* _REQUIREMENT_
Exactly and only the lines from the one with "Vichy Normaderm Intens Zuiv. Gel" through the last line of the records need to be set down; please skip the pictures.

(Stored data entries)
#####
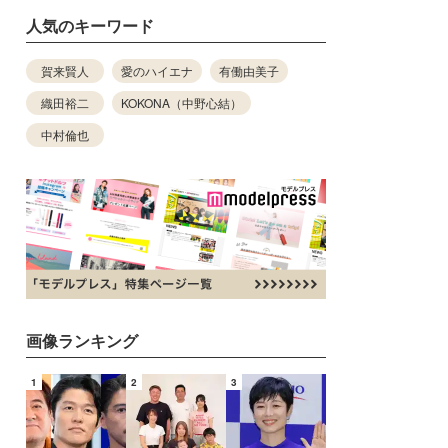
人気のキーワード
賀来賢人
愛のハイエナ
有働由美子
織田裕二
KOKONA（中野心結）
中村倫也
画像ランキング
1
2
3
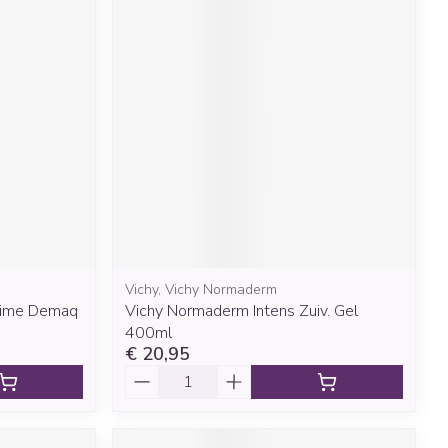
Vichy, Vichy Normaderm
sime Demaq
Vichy Normaderm Intens Zuiv. Gel
400ml
€ 20,95
Aantal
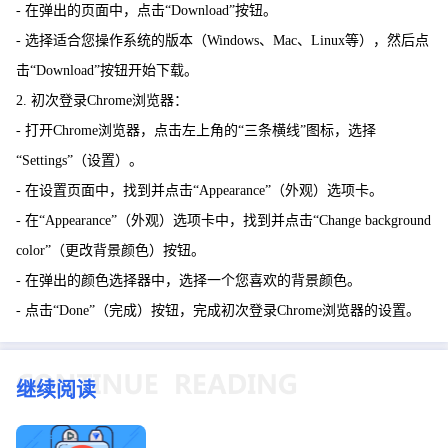
- 在弹出的页面中，点击“Download”按钮。
- 选择适合您操作系统的版本（Windows、Mac、Linux等），然后点
击“Download”按钮开始下载。
2. 初次登录Chrome浏览器：
- 打开Chrome浏览器，点击左上角的“三条横线”图标，选择
“Settings”（设置）。
- 在设置页面中，找到并点击“Appearance”（外观）选项卡。
- 在“Appearance”（外观）选项卡中，找到并点击“Change background
color”（更改背景颜色）按钮。
- 在弹出的颜色选择器中，选择一个您喜欢的背景颜色。
- 点击“Done”（完成）按钮，完成初次登录Chrome浏览器的设置。
继续阅读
#####
* _ANSWER TO THE EXERCISE_
Vichy Normaderm Intens Zuiv. Gel
400ml
€ 20,95
Aantal
- 在弹出的页面中，点击“Download”按钮。
- 选择适合您操作系统的版本（Windows、Mac、Linux等），然后点
击“Download”按钮开始下载。
2. 初次登录Chrome浏览器：
- 打开Chrome浏览器，点击左上角的“三条横线”图标，选择
“Settings”（设置）。
- 在设置页面中，找到并点击“Appearance”（外观）选项卡。
- 在“Appearance”（外观）选项卡中，找到并点击“Change background
color”（更改背景颜色）按钮。
- 在弹出的颜色选择器中，选择一个您喜欢的背景颜色。
- 点击“Done”（完成）按钮，完成初次登录Chrome浏览器的设置。
继续阅读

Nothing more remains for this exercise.